*Aim of the task:* Exact copy, pictures excluded: write out every line below.
Start of Material for the task
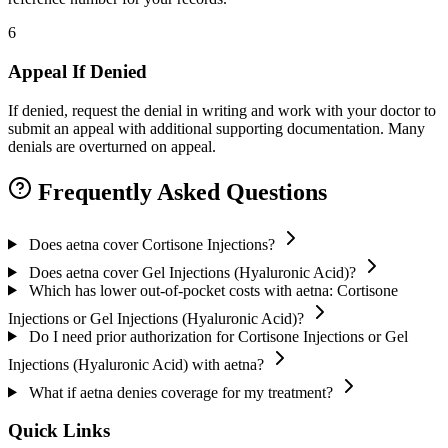
6
Appeal If Denied
If denied, request the denial in writing and work with your doctor to
submit an appeal with additional supporting documentation. Many
denials are overturned on appeal.
Frequently Asked Questions
Does aetna cover Cortisone Injections?
Does aetna cover Gel Injections (Hyaluronic Acid)?
Which has lower out-of-pocket costs with aetna: Cortisone
Injections or Gel Injections (Hyaluronic Acid)?
Do I need prior authorization for Cortisone Injections or Gel
Injections (Hyaluronic Acid) with aetna?
What if aetna denies coverage for my treatment?
Quick Links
End of Material for the task
*Exercise response:*
6
Appeal If Denied
If denied, request the denial in writing and work with your doctor to
submit an appeal with additional supporting documentation. Many
denials are overturned on appeal.
Frequently Asked Questions
Does aetna cover Cortisone Injections?
Does aetna cover Gel Injections (Hyaluronic Acid)?
Which has lower out-of-pocket costs with aetna: Cortisone
Injections or Gel Injections (Hyaluronic Acid)?
Do I need prior authorization for Cortisone Injections or Gel
Injections (Hyaluronic Acid) with aetna?
What if aetna denies coverage for my treatment?
Quick Links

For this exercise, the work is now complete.